I’m feeling the moon vibe while holding a container of dust collected by the Apollo 17 crew in 1972 in the Taurus-Littrow Valley. Credit: Maggie McKee
The closest thing I know to fairy dust is moon dust, and yesterday I got to hold a glass jar containing 0.3 grams of lunar soil retrieved by Apollo 17 astronauts and returned to Earth in 1972. It made me giddy. The material was very dark grey, almost black. While not a powder, the dust had been sieved so the material was very fine-grained.
“There’s a hair in there,” said Kate Greene, a freelance science writer out of San Francisco when the jar passed to her hands. All heads turned. Apparently a tiny electrostatic charge caused the dust particles to line up, creating the first lunar “hair”. As each held the jar in turn and studied its contents with wide eyes, our host, Dr. Mihaly Horanyi, principal investigator for the Colorado Center for Lunar Dust and Atmospheric Studies (CCLDAS), kept an eye on it to make sure nothing untoward happened to the sample. He half-joked he’d be thrown in jail if even a molecule of the dust somehow got away.
Closeup of moon dust under the microscope. The glassy coating is melted rock from micrometeorite impacts. Credit: Larry Taylor
We were incredibly grateful he shared such a precious thing. It was one of many highlights at the conference I’m attending at the Laboratory for Atmospheric and Space Physics (LASP) at the University of Colorado in Boulder this weekend.

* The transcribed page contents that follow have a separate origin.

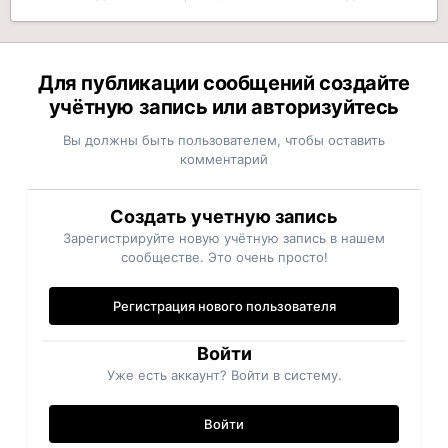
Для публикации сообщений создайте
учётную запись или авторизуйтесь
Вы должны быть пользователем, чтобы оставить
комментарий
Создать учетную запись
Зарегистрируйте новую учётную запись в нашем
сообществе. Это очень просто!
Регистрация нового пользователя
Войти
Уже есть аккаунт? Войти в систему.
Войти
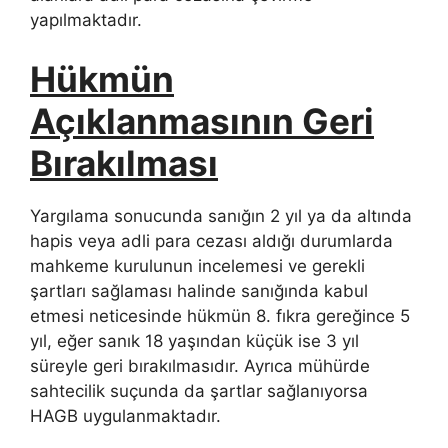
yapılmaktadır.
Hükmün
Açıklanmasının Geri
Bırakılması
Yargılama sonucunda sanığın 2 yıl ya da altında
hapis veya adli para cezası aldığı durumlarda
mahkeme kurulunun incelemesi ve gerekli
şartları sağlaması halinde sanığında kabul
etmesi neticesinde hükmün 8. fıkra gereğince 5
yıl, eğer sanık 18 yaşından küçük ise 3 yıl
süreyle geri bırakılmasıdır. Ayrıca mühürde
sahtecilik suçunda da şartlar sağlanıyorsa
HAGB uygulanmaktadır.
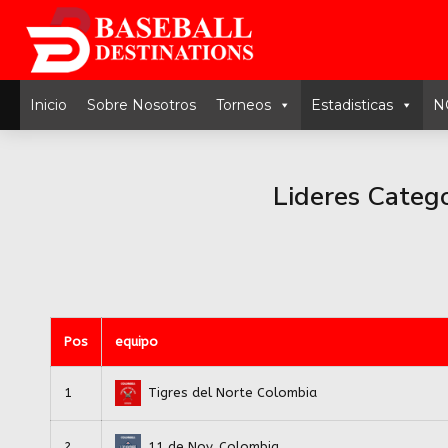
Inicio
Sobre Nosotros
Torneos
Estadisticas
N
Lideres Categ
Pos
equipo
1
Tigres del Norte Colombia
2
11 de Nov. Colombia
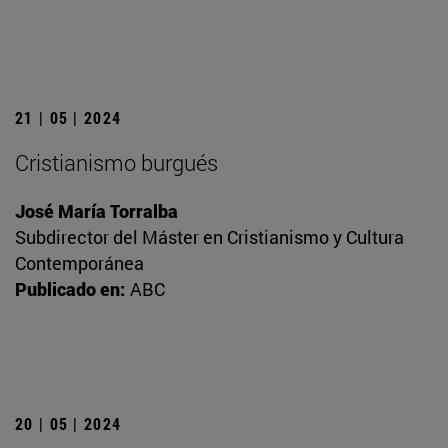
21 | 05 | 2024
Cristianismo burgués
José María Torralba
Subdirector del Máster en Cristianismo y Cultura
Contemporánea
Publicado en:
ABC
20 | 05 | 2024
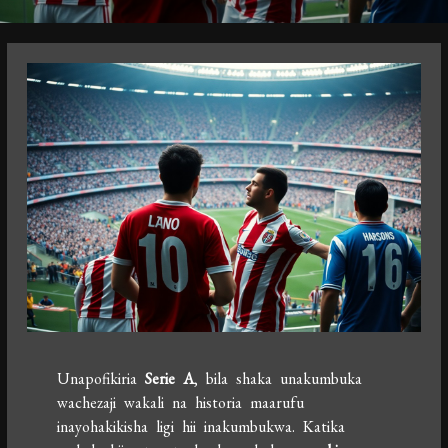
Unapofikiria
Serie A
, bila shaka unakumbuka
wachezaji wakali na historia maarufu
inayohakikisha ligi hii inakumbukwa. Katika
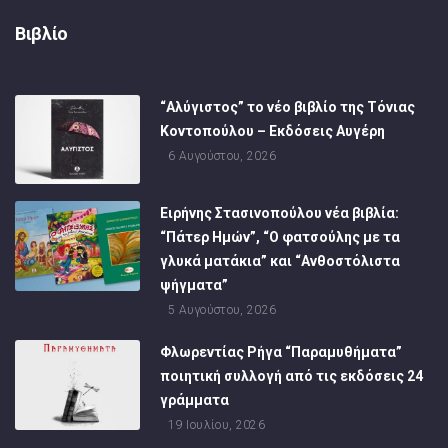
Βιβλίο
“Αλύγιστος” το νέο βιβλίο της Τόνιας
Κοντοπούλου – Εκδόσεις Αυγέρη
6 Αυγούστου, 2026
Ειρήνης Στασινοπούλου νέα βιβλία:
“Πάτερ Ημών”, “Ο φατσούλης με τα
γλυκά ματάκια” και “Ανθοστόλιστα
ψήγματα”
5 Αυγούστου, 2026
Φλωρεντίας Ρήγα “Παραμυθήματα”
ποιητική συλλογή από τις εκδόσεις 24
γράμματα
19 Ιουλίου, 2026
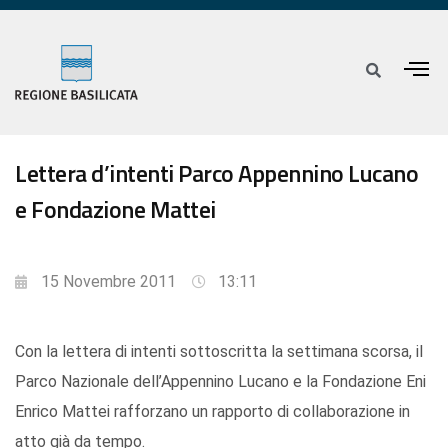
Lettera d’intenti Parco Appennino Lucano
e Fondazione Mattei
15 Novembre 2011
13:11
Con la lettera di intenti sottoscritta la settimana scorsa, il
Parco Nazionale dell’Appennino Lucano e la Fondazione Eni
Enrico Mattei rafforzano un rapporto di collaborazione in
atto già da tempo.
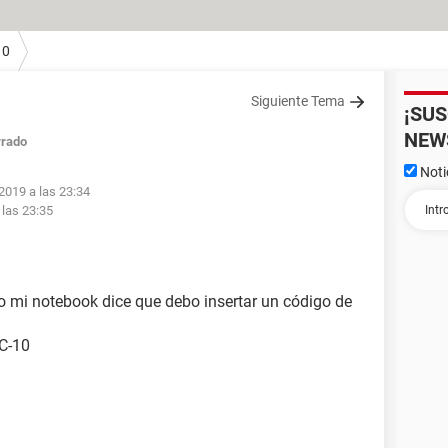
10
Siguiente Tema
¡SU
NEW
rrado
Noti
2019 a las 23:34
 las 23:35
o mi notebook dice que debo insertar un código de
4C-10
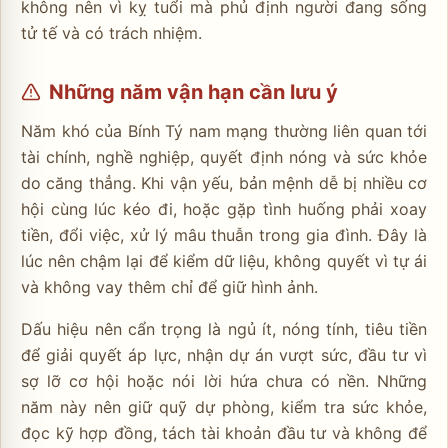
không nên vì kỵ tuổi mà phủ định người đang sống
tử tế và có trách nhiệm.
Những năm vận hạn cần lưu ý
Năm khó của Bính Tý nam mạng thường liên quan tới
tài chính, nghề nghiệp, quyết định nóng và sức khỏe
do căng thẳng. Khi vận yếu, bản mệnh dễ bị nhiều cơ
hội cùng lúc kéo đi, hoặc gặp tình huống phải xoay
tiền, đổi việc, xử lý mâu thuẫn trong gia đình. Đây là
lúc nên chậm lại để kiểm dữ liệu, không quyết vì tự ái
và không vay thêm chỉ để giữ hình ảnh.
Dấu hiệu nên cẩn trọng là ngủ ít, nóng tính, tiêu tiền
để giải quyết áp lực, nhận dự án vượt sức, đầu tư vì
sợ lỡ cơ hội hoặc nói lời hứa chưa có nền. Những
năm này nên giữ quỹ dự phòng, kiểm tra sức khỏe,
đọc kỹ hợp đồng, tách tài khoản đầu tư và không để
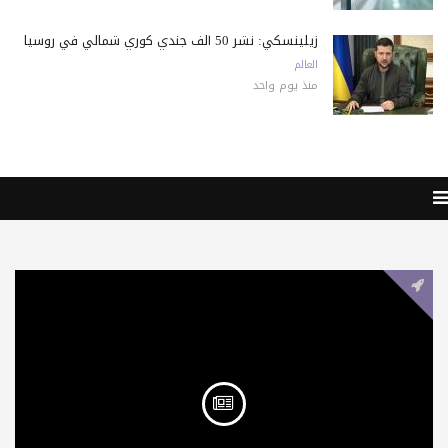
زيلينسكي: نشر 50 ألف جندي كوري شمالي في روسيا
العالم
منذ يوم واحد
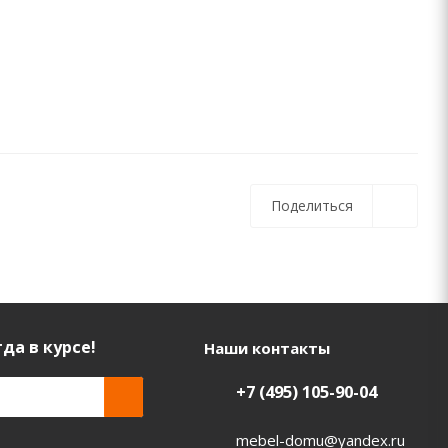
Поделиться
да в курсе!
Наши контакты
+7 (495) 105-90-04
mebel-domu@yandex.ru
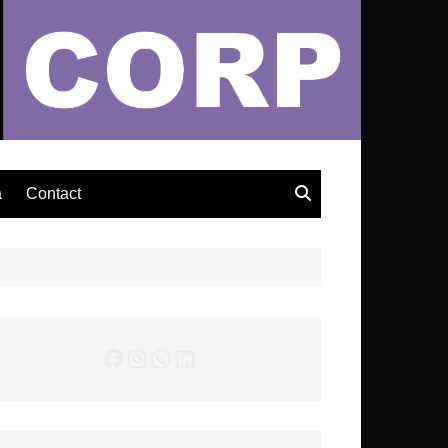
– Actualités Musicales
a
Contact
Facebook
Instagram
WhatsApp
LinkedIn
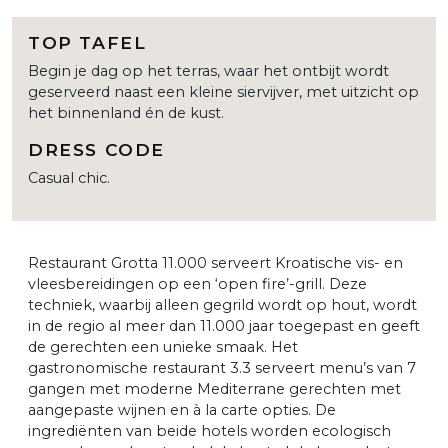
TOP TAFEL
Begin je dag op het terras, waar het ontbijt wordt
geserveerd naast een kleine sier­vijver, met uitzicht op
het binnenland én de kust.
DRESS CODE
Casual chic.
Restaurant Grotta 11.000 serveert Kroatische vis- en
vleesbereidingen op een ‘open fire’-grill. Deze
techniek, waarbij alleen gegrild wordt op hout, wordt
in de regio al meer dan 11.000 jaar toegepast en geeft
de gerechten een unieke smaak. Het
gastronomische restaurant 3.3 serveert menu’s van 7
gangen met moderne Mediterrane gerechten met
aangepaste wijnen en à la carte opties. De
ingrediënten van beide hotels worden ecologisch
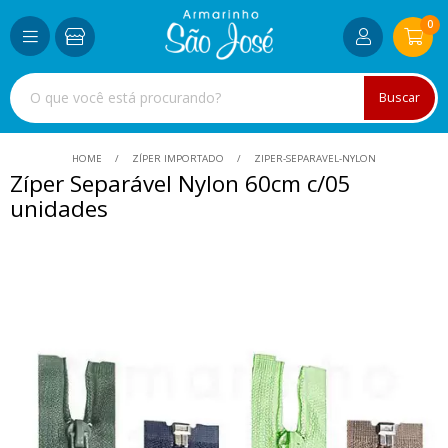
0
Buscar
HOME
ZÍPER IMPORTADO
ZIPER-SEPARAVEL-NYLON
Zíper Separável Nylon 60cm c/05
unidades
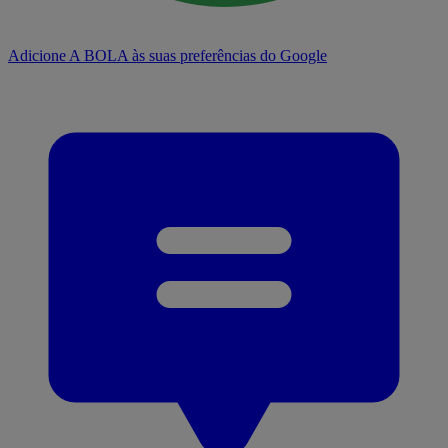
Adicione A BOLA às suas preferências do Google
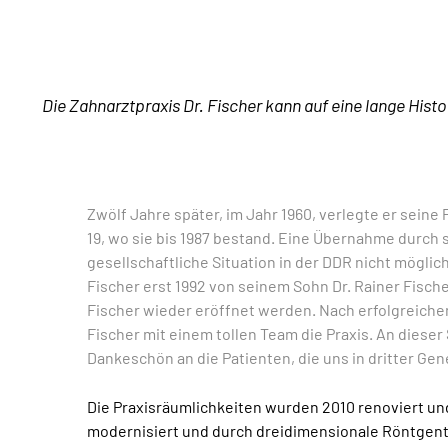
Die Zahnarztpraxis Dr. Fischer kann auf eine lange Histo
Zwölf Jahre später, im Jahr 1960, verlegte er seine 
19, wo sie bis 1987 bestand. Eine Übernahme durch 
gesellschaftliche Situation in der DDR nicht möglich
Fischer erst 1992 von seinem Sohn Dr. Rainer Fisch
Fischer wieder eröffnet werden. Nach erfolgreiche
Fischer mit einem tollen Team die Praxis. An dieser 
Dankeschön an die Patienten, die uns in dritter Gen
Die Praxisräumlichkeiten wurden 2010 renoviert un
modernisiert und durch dreidimensionale Röntgentec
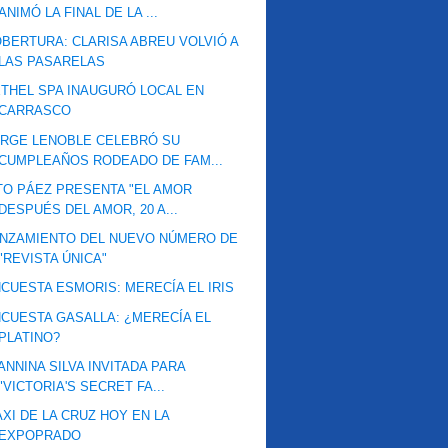
ANIMÓ LA FINAL DE LA ...
BERTURA: CLARISA ABREU VOLVIÓ A
LAS PASARELAS
THEL SPA INAUGURÓ LOCAL EN
CARRASCO
RGE LENOBLE CELEBRÓ SU
CUMPLEAÑOS RODEADO DE FAM...
TO PÁEZ PRESENTA "EL AMOR
DESPUÉS DEL AMOR, 20 A...
NZAMIENTO DEL NUEVO NÚMERO DE
"REVISTA ÚNICA"
CUESTA ESMORIS: MERECÍA EL IRIS
CUESTA GASALLA: ¿MERECÍA EL
PLATINO?
ANNINA SILVA INVITADA PARA
"VICTORIA'S SECRET FA...
XI DE LA CRUZ HOY EN LA
EXPOPRADO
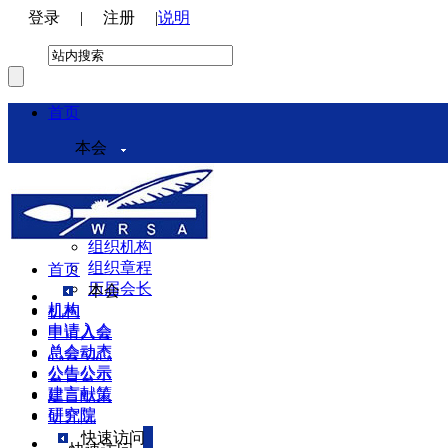
登录
|
注册
|
说明
首页
本会
本会介绍
领导机构
理事会
组织机构
组织章程
首页
历届会长
本会
机构
机构
申请入会
申请入会
总会动态
总会动态
公告公示
公告公示
建言献策
建言献策
研究院
研究院
快速访问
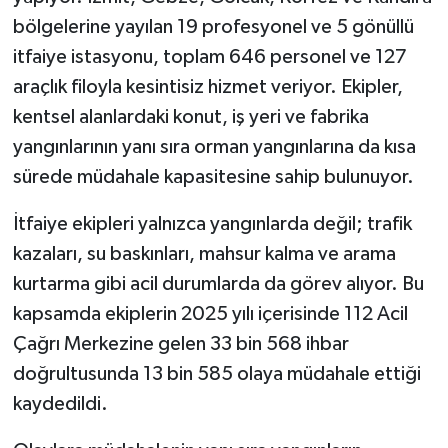
bölgelerine yayılan 19 profesyonel ve 5 gönüllü
itfaiye istasyonu, toplam 646 personel ve 127
araçlık filoyla kesintisiz hizmet veriyor. Ekipler,
kentsel alanlardaki konut, iş yeri ve fabrika
yangınlarının yanı sıra orman yangınlarına da kısa
sürede müdahale kapasitesine sahip bulunuyor.
İtfaiye ekipleri yalnızca yangınlarda değil; trafik
kazaları, su baskınları, mahsur kalma ve arama
kurtarma gibi acil durumlarda da görev alıyor. Bu
kapsamda ekiplerin 2025 yılı içerisinde 112 Acil
Çağrı Merkezine gelen 33 bin 568 ihbar
doğrultusunda 13 bin 585 olaya müdahale ettiği
kaydedildi.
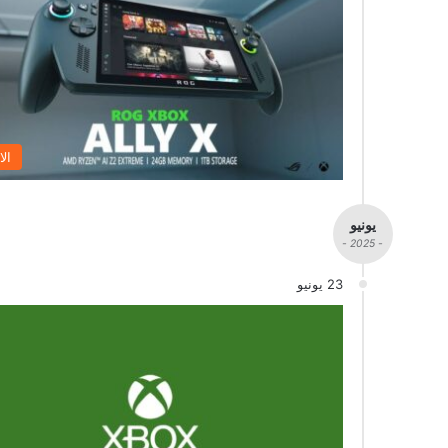
الا
يونيو
- 2025 -
23 يونيو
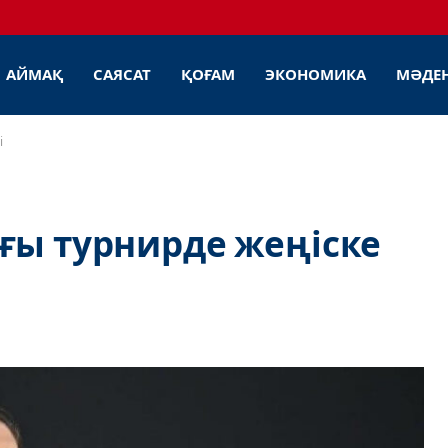
АЙМАҚ
САЯСАТ
ҚОҒАМ
ЭКОНОМИКА
МӘДЕ
і
ғы турнирде жеңіске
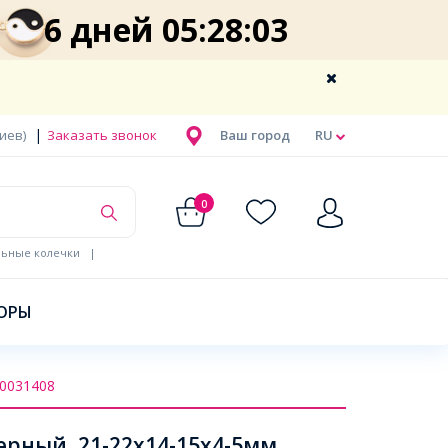
6 дней 05:28:02
|
Киев)
Заказать звонок
Ваш город
RU
0
льные колечки
|
ОРЫ
0031408
рный, 21-22х14-15х4-5мм,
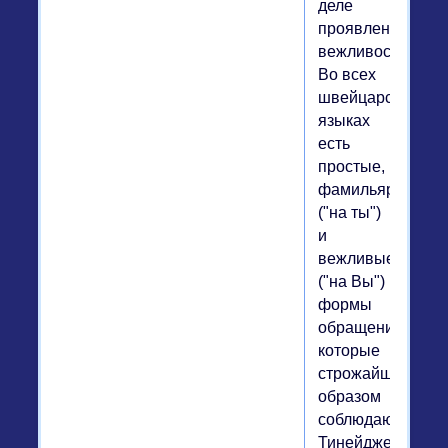
деле
проявления
вежливости.
Во всех
швейцарских
языках
есть
простые,
фамильярные
("на ты")
и
вежливые
("на Вы")
формы
обращения,
которые
строжайшим
образом
соблюдаются.
Тинейджеры,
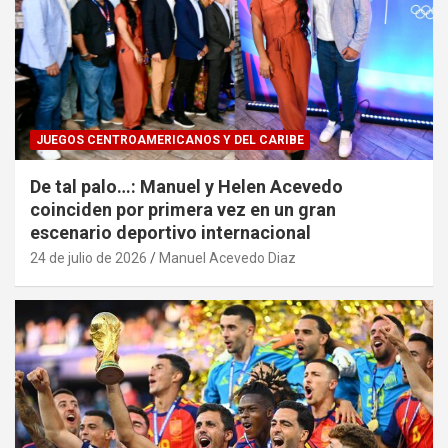
JUEGOS CENTROAMERICANOS Y DEL CARIBE
De tal palo…: Manuel y Helen Acevedo
coinciden por primera vez en un gran
escenario deportivo internacional
24 de julio de 2026
Manuel Acevedo Diaz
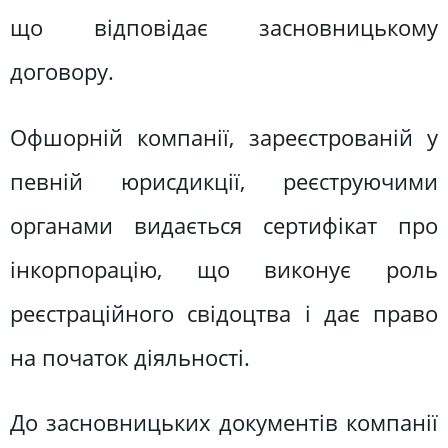
що відповідає засновницькому
договору.
Офшорній компанії, зареєстрованій у
певній юрисдикції, реєструючими
органами видається сертифікат про
інкорпорацію, що виконує роль
реєстраційного свідоцтва і дає право
на початок діяльності.
До засновницьких документів компанії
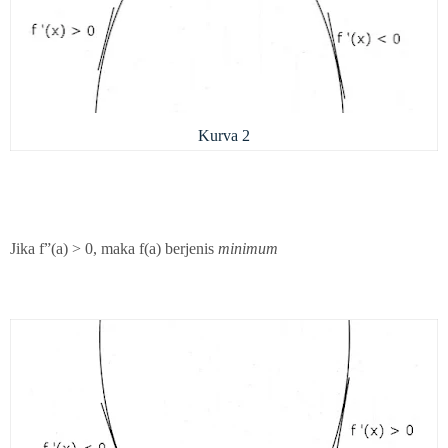
Kurva 2
Jika f”(a) > 0, maka f(a) berjenis
minimum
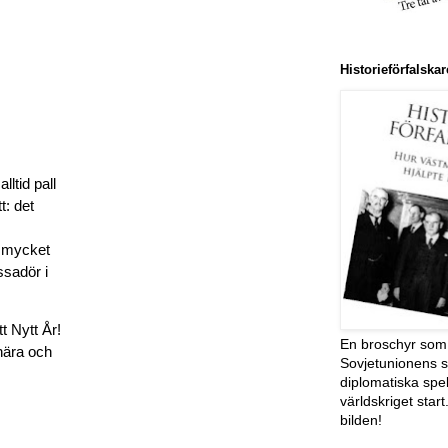
Historieförfalsk
lltid pall
t: det
h mycket
ssadör i
t Nytt År!
En broschyr som 
nära och
Sovjetunionens s
diplomatiska spe
världskriget start
bilden!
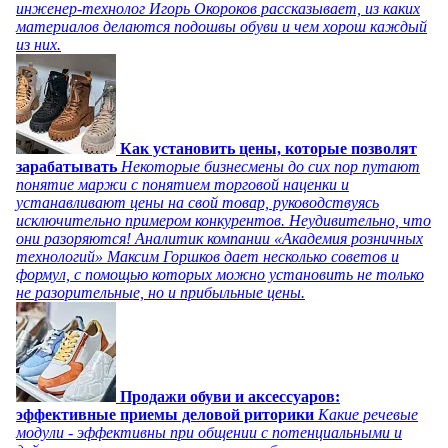
инженер-технолог Игорь Окороков рассказывает, из каких
материалов делаются подошвы обуви и чем хорош каждый
из них.
Как установить цены, которые позволят
зарабатывать
Некоторые бизнесмены до сих пор путают
понятие маржи с понятием торговой наценки и
устанавливают цены на свой товар, руководствуясь
исключительно примером конкурентов. Неудивительно, что
они разоряются! Аналитик компании «Академия розничных
технологий» Максим Горшков дает несколько советов и
формул, с помощью которых можно установить не только
не разорительные, но и прибыльные цены.
Продажи обуви и аксессуаров:
эффективные приемы деловой риторики
Какие речевые
модули - эффективны при общении с потенциальными и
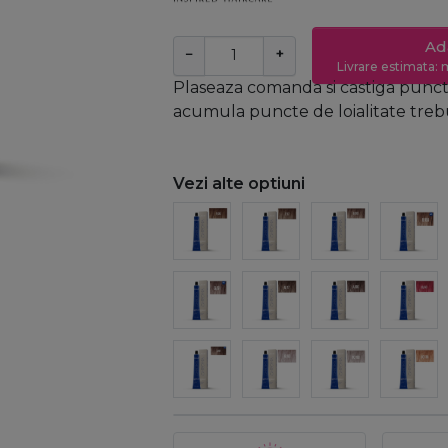
Ad
−
+
Livrare estimata: m
Plaseaza comanda si castiga puncte
acumula puncte de loialitate trebui
Vezi alte optiuni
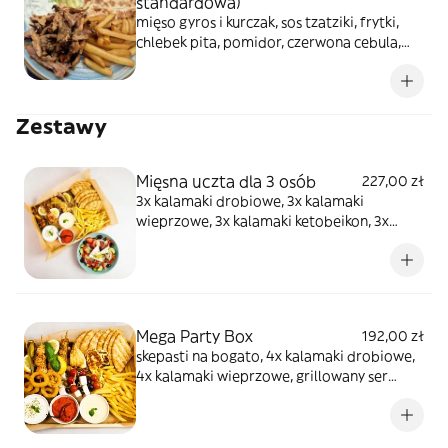
standardowa)
mięso gyros i kurczak, sos tzatziki, frytki,
chlebek pita, pomidor, czerwona cebula,
sałata lodowa
Zestawy
Mięsna uczta dla 3 osób
227,00 zł
3x kalamaki drobiowe, 3x kalamaki
wieprzowe, 3x kalamaki ketobeikon, 3x
kofta, frytki, sałatka grecka, 3x chlebek pita,
sos tzatziki, pikantna salsa pomidorowo-
ziołowa, sos musztardowy
Mega Party Box
192,00 zł
skepasti na bogato, 4x kalamaki drobiowe,
4x kalamaki wieprzowe, grillowany ser
halloumi, 4x dolmades, krążki cebulowe, 2x
grillowany chlebek pita, sos tzatziki, sos
musztardowy, pikantna salsa pomidorowo-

Dr. Horanyi researches lunar dust liberated by the impact of tiny meteorites called micrometeoroids. These burn up in Earth’s atmosphere, but on the airless moon, 5 tons worth a day strike the surface unimpeded, grinding away at the lunar rocks like a dog gnawing a bone.
The western horizon photographed by Surveyor 6 in November 1967 reveals the lingering glow of moon dust levitating above the surface. Credit: NASA
Because of its long history of impact from the earliest times to this day, the moon’s soil is a jumble of shattered rocks, melted bits of rock and billions of tiny, sharp-edge dust particles that resemble finely shattered glass. Horanyi has done experiments – one involving “kicking” a pizza pan coated with dust in a controlled setting - to show that solar ultraviolet light bathing the moon’s surface causes dust particles to levitate electrostatically.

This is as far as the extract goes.